Fast fact: for the cost of those 100 cruise missiles we lobbed at Colonel Gaddafi, we could have provided safe drinking water to the entire population of Congo. (HT) This depressed me so much that I went out and bought a Megamillions ticket. Given the waste, fraud and abuse at the highest levels of the federal government, somebody needs to be throwing some serious cash at some seriously important priorities.
I'll have to pay half of the $300 million in taxes. $70 million for water and sewer in Congo. That leaves $75 million. I'll keep enough to take the family to Iona every summer, and the rest I figure I'll give to some peace oriented think tank to convince the American people that the road to hell is paved with good intentions.
Because we are a well-intentioned people. We saved the world from Hitler, didn't we? (Well, with an assist from the Brits who stood in the gap, along with 30 million dead Russians.)
True, true, true.
But good intentions are more than made up for by the awful misery of war. Ever since World War II, we well-intentioned people with a ginormous military have been running around the world like a bull in a china shop. "The Good War" blinds us to an unpleasant truth: we have little to show for all the wars since then. Consider:
- Korea: Technically, the war's not over yet. Check back in 5 or 50 years.
- Vietnam: We lost the war. We lost 57,000 lives. Only the Civil War split the country worse. We still aren't over it.
- Lebanon: disaster.
- Grenada: victory!
- Libya: I don't know that bombing Gaddafi in the '80s accomplished anything, but it felt good at the time, didn't it?
- Gulf War: Won the war. Lost the peace.
- Haiti: we invade them periodically. Can't tell that it makes much of a difference.
- Somolia: a fiasco. Read all about it in Black Hawk Down.
- Kosovo: this appears to have been a success.

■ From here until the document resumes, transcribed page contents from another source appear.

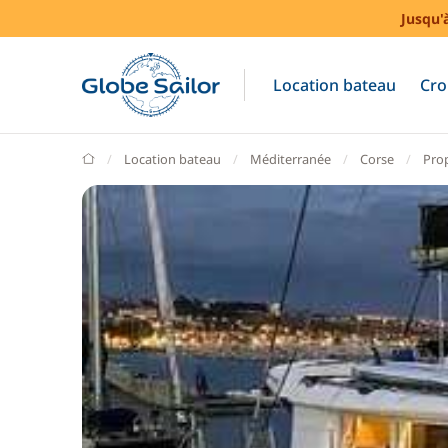
Jusqu'
Location bateau
Cro
GlobeSailor
Location bateau
Méditerranée
Corse
Pro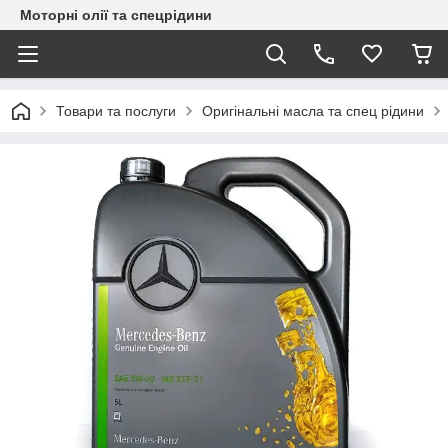
Моторні олії та спецрідини
Товари та послуги
Оригінальні масла та спец рідини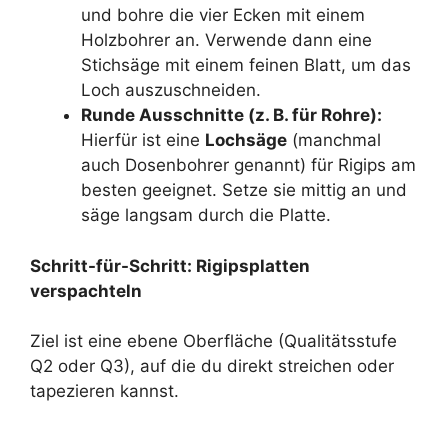
und bohre die vier Ecken mit einem
Holzbohrer an. Verwende dann eine
Stichsäge mit einem feinen Blatt, um das
Loch auszuschneiden.
Runde Ausschnitte (z. B. für Rohre):
Hierfür ist eine
Lochsäge
(manchmal
auch Dosenbohrer genannt) für Rigips am
besten geeignet. Setze sie mittig an und
säge langsam durch die Platte.
Schritt-für-Schritt: Rigipsplatten
verspachteln
Ziel ist eine ebene Oberfläche (Qualitätsstufe
Q2 oder Q3), auf die du direkt streichen oder
tapezieren kannst.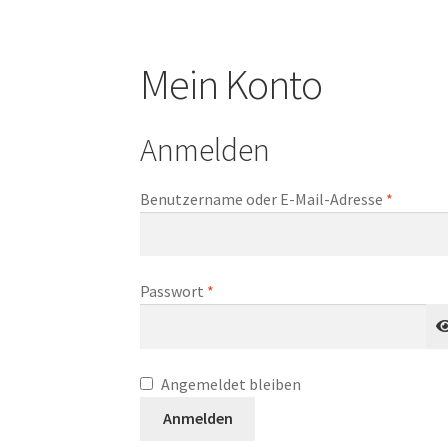
Mein Konto
Anmelden
Erforder
Benutzername oder E-Mail-Adresse
*
Erforderlich
Passwort
*
Angemeldet bleiben
Anmelden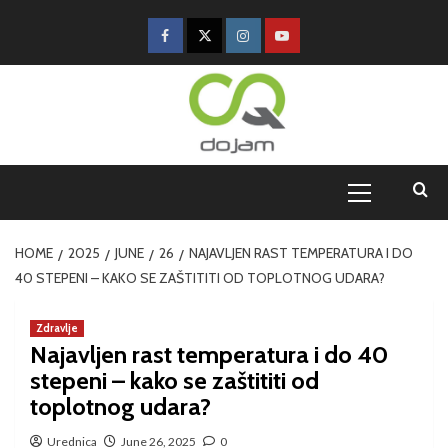
HOME
2025
JUNE
26
NAJAVLJEN RAST TEMPERATURA I DO
40 STEPENI – KAKO SE ZAŠTITITI OD TOPLOTNOG UDARA?
Zdravlje
Najavljen rast temperatura i do 40
stepeni – kako se zaštititi od
toplotnog udara?
Urednica
June 26, 2025
0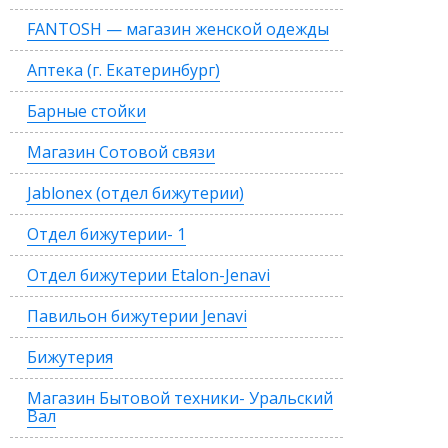
FANTOSH — магазин женской одежды
Аптека (г. Екатеринбург)
Барные стойки
Магазин Сотовой связи
Jablonex (отдел бижутерии)
Отдел бижутерии- 1
Отдел бижутерии Etalon-Jenavi
Павильон бижутерии Jenavi
Бижутерия
Магазин Бытовой техники- Уральский
Вал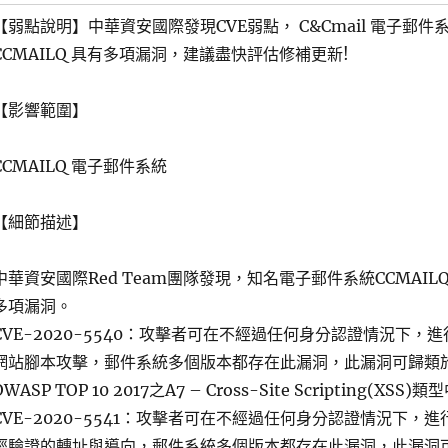
【弱點說明】中華資安國際發現CVE弱點， C&Cmail 電子郵件
CCMAILQ 具有多項漏洞，建議盡快評估修補更新!
【影響範圍】
CCMAILQ 電子郵件系統
【細節描述】
中華資安國際Red Team團隊發現，知名電子郵件系統CCMAILQ
多項漏洞。
CVE-2020-5540：攻擊者可在不經過任何身分認證情況下，進
網站腳本攻擊，郵件系統多個版本都存在此漏洞，此漏洞可歸類
OWASP TOP 10 2017之A7 – Cross-Site Scripting(XSS)類
CVE-2020-5541：攻擊者可在不經過任何身分認證情況下，進
經驗證的轉址與導向，郵件系統多個版本都存在此漏洞，此漏洞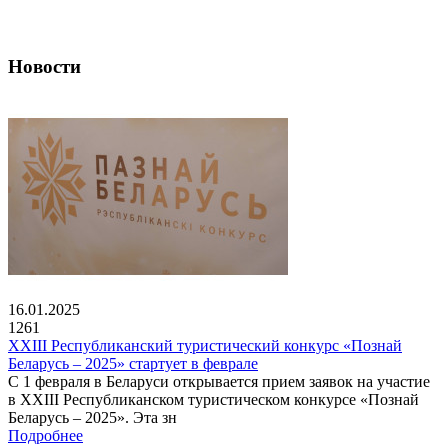
Новости
16.01.2025
1261
XXIII Республиканский туристический конкурс «Познай
Беларусь – 2025» стартует в феврале
С 1 февраля в Беларуси открывается прием заявок на участие
в XXIII Республиканском туристическом конкурсе «Познай
Беларусь – 2025». Эта зн
Подробнее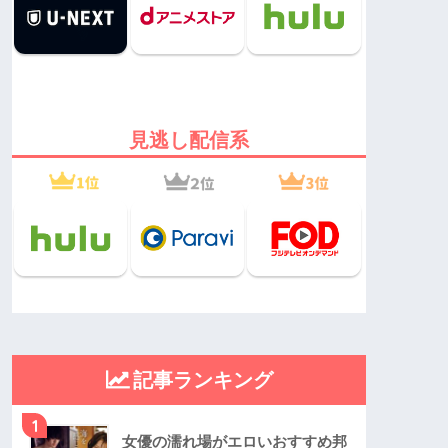
見逃し配信系
記事ランキング
1
女優の濡れ場がエロいおすすめ邦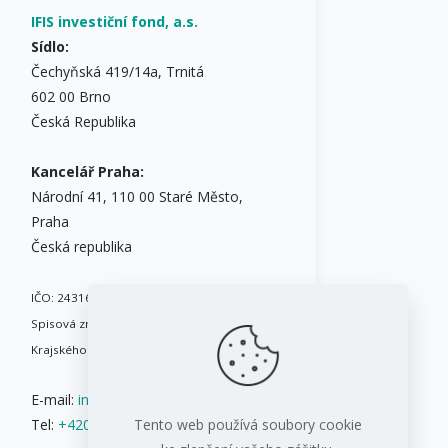
IFIS investiční fond, a.s.
Sídlo:
Čechyňská 419/14a, Trnitá
602 00 Brno
Česká Republika
Kancelář Praha:
Národní 41, 110 00 Staré Město,
Praha
Česká republika
IČO: 24316717
Spisová značka: B 8086 vedená u
Krajského soudu v Brně
E-mail:
info@ifis.cz
Tel:
+420 543 211 084
Tento web používá soubory cookie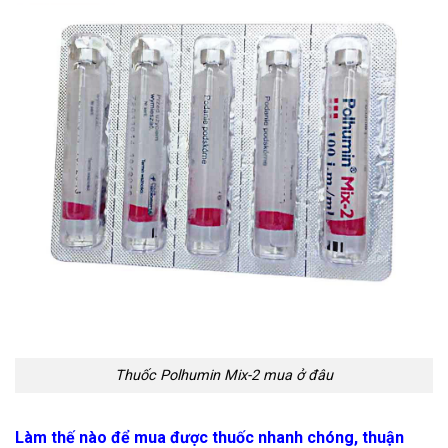
Thuốc Polhumin Mix-2 mua ở đâu
Làm thế nào để mua được thuốc nhanh chóng, thuận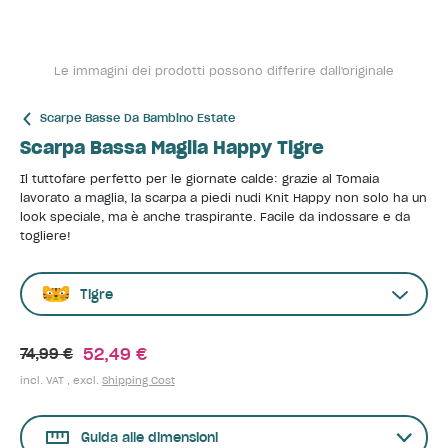
Le immagini dei prodotti possono differire dall'originale
Scarpe Basse Da Bambino Estate
Scarpa Bassa Maglia Happy Tigre
Il tuttofare perfetto per le giornate calde: grazie al Tomaia
lavorato a maglia, la scarpa a piedi nudi Knit Happy non solo ha un
look speciale, ma è anche traspirante. Facile da indossare e da
togliere!
Tigre
52,49 €
74,99 €
incl. VAT , excl.
Shipping Cost
Guida alle dimensioni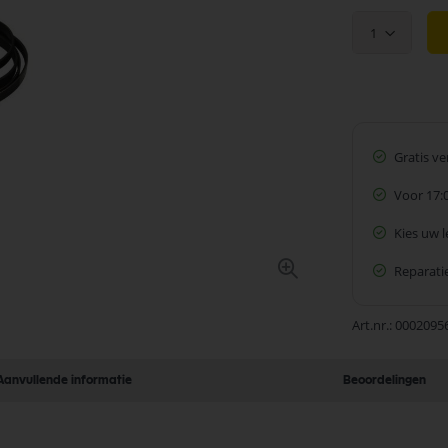
1
Gratis v
Voor 17:
Kies uw 
Reparatie
Art.nr.
0002095
Aanvullende informatie
Beoordelingen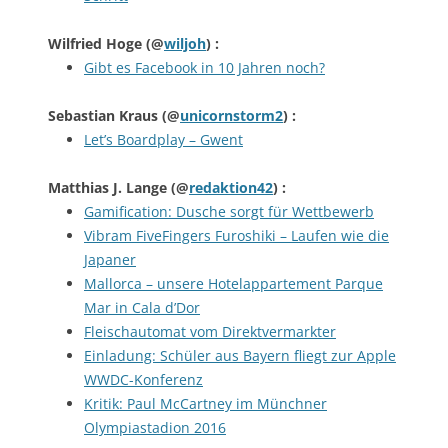
Wilfried Hoge
(@
wiljoh
) :
Gibt es Facebook in 10 Jahren noch?
Sebastian Kraus
(@
unicornstorm2
) :
Let’s Boardplay – Gwent
Matthias J. Lange
(@
redaktion42
) :
Gamification: Dusche sorgt für Wettbewerb
Vibram FiveFingers Furoshiki – Laufen wie die
Japaner
Mallorca – unsere Hotelappartement Parque
Mar in Cala d’Dor
Fleischautomat vom Direktvermarkter
Einladung: Schüler aus Bayern fliegt zur Apple
WWDC-Konferenz
Kritik: Paul McCartney im Münchner
Olympiastadion 2016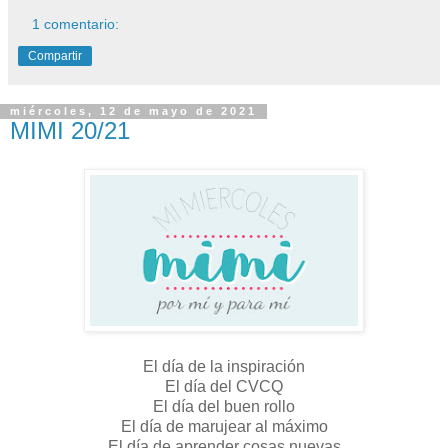
1 comentario:
Compartir
miércoles, 12 de mayo de 2021
MIMI 20/21
El día de la inspiración
El día del CVCQ
El día del buen rollo
El día de marujear al máximo
El día de aprender cosas nuevas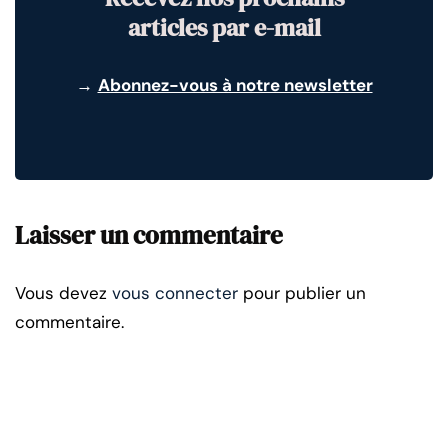
articles par e-mail
→
Abonnez-vous à notre newsletter
Laisser un commentaire
Vous devez
vous connecter
pour publier un
commentaire.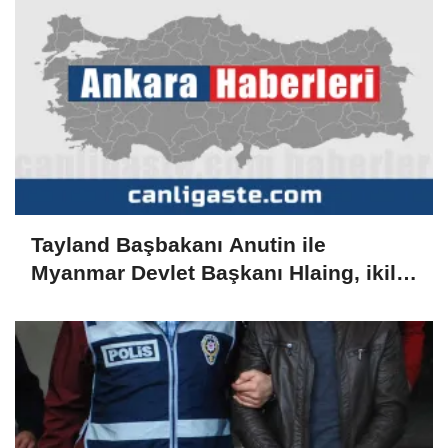
Tayland Başbakanı Anutin ile
Myanmar Devlet Başkanı Hlaing, ikili
ilişkileri görüştü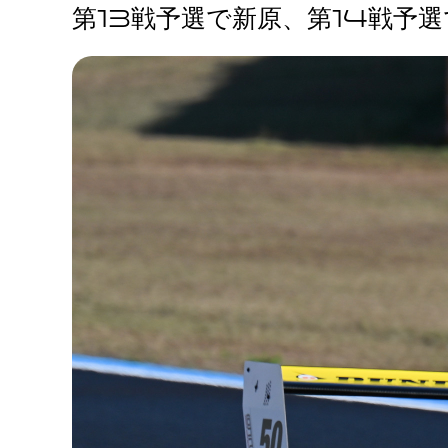
第13戦予選で新原、第14戦予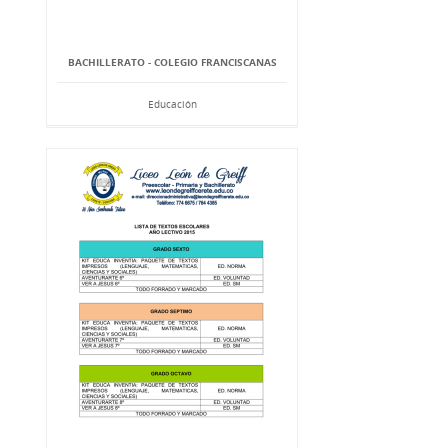
BACHILLERATO - COLEGIO FRANCISCANAS
Educación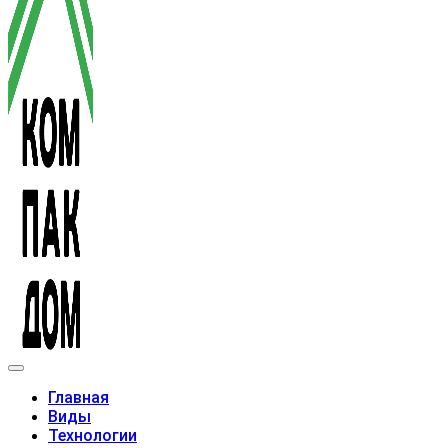
Модульные дома
Главная
Виды
Технологии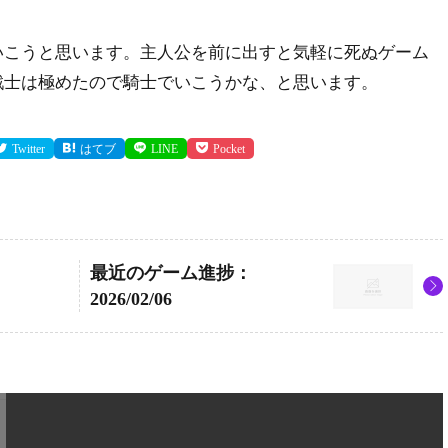
こうと思います。主人公を前に出すと気軽に死ぬゲーム
戦士は極めたので騎士でいこうかな、と思います。
Twitter
はてブ
LINE
Pocket
最近のゲーム進捗：
2026/02/06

- Afghanistan. How much blood and treasure does it take to eliminate some guys armed with box cutters living in caves? How many generals would Lincoln have fired by now? This deference to military brass who clearly don't know how to prosecute this war is an unfortunate legacy of Vietnam.
- Iraq: FUBAR.
- Libya: stay tuned.
Madeleine Albright famously asked Colin Powell, "What's the point of having this superb military you're always talking about if you can't use it?" But doesn't our track record belie the seemingly obvious implication of her question? Our most successful postwar deployment--to Europe as part of NATO--was in a purely defensive posture.
Long story short: we really need to stop starting wars.
And even when the others guys start it, we do have choices about how to respond. I remember right after 9/11 Jacques Chirac was paying a visit to Washington, and a reporter asked him about "The War on Terror," and he declined to characterize the effort against Al Qaeda as a "war." That struck me as strange at the time, but Stanley Hauerwas has made the point repeatedly that the term "war" properly describes a conflict between states, and when you talk about a "War on Terror," you aren't signaling your awesome determination so much as you are granting a state-like dignity to a rabble of religious fanatics. And you ought not do that.
It makes you wonder: what if we hadn't gone to war against Al Qaeda in 2001? What if we responded in a purely law enforcement mode? Has the war really made any difference in terms of our security, or could we have stopped the use of airplanes as projectiles simply with stopping the flow of money to Al Qaeda and stopping known terrorists from boarding planes?
I will spent the other $70 million raising these questions in public.
And No. I will not give you any money. You have clean drinking water. Your kids don't die from diarrhea. You don't have problems. Talk to the hand.
Unless I'm missing something here, the article linked doesn't actually say that. The closest thing it says is, "According to the study, entitled “Water Issues in the Democratic Republic of Congo – Challenges and Opportunities,” in addition to major infrastructure improvements, an investment of approximately $70 million over a five-year period is required to help strengthen the water sector." Exactly what that means isn't clear, but I assume it refers to the Millennium Development Goal mentioned earlier to reduce the percentage of people without clean water by half by 2015. Which is nothing to sneeze at, but a long way from saying it would cost $70 million to "water" every last person in the Congo.
On another subject, how would you "simply" cut off the flow of money to al-Qaeda? Isn't a lot of that money flowing outside of U.S. jurisdiction?
Posted by: Camassia | 26 March 2011 at 12:08 PM
I stand corrected. I will have to settle for just half the Congolese population. In fact, I will have to settle for delegating this task to the person who actually bought the winning ticket.
Regarding the money flow, I did some looking around and found this article on how the effects of cutting off the money flow are oversold:
http://tuftsjournal.tufts.edu/2010/03_1/features/04/
The article says that politics are the determining factor and closes on a pessimistic note: "There will always be people willing to blow themselves up."
Posted by: Marvin | 26 March 2011 at 08:40 PM
We could also stop supporting--politically, militarily, and financially--governments that violate human rights (such as our good allies in Bahrain, Yemen, Saudi Arabia...). Heck, that would actually save money!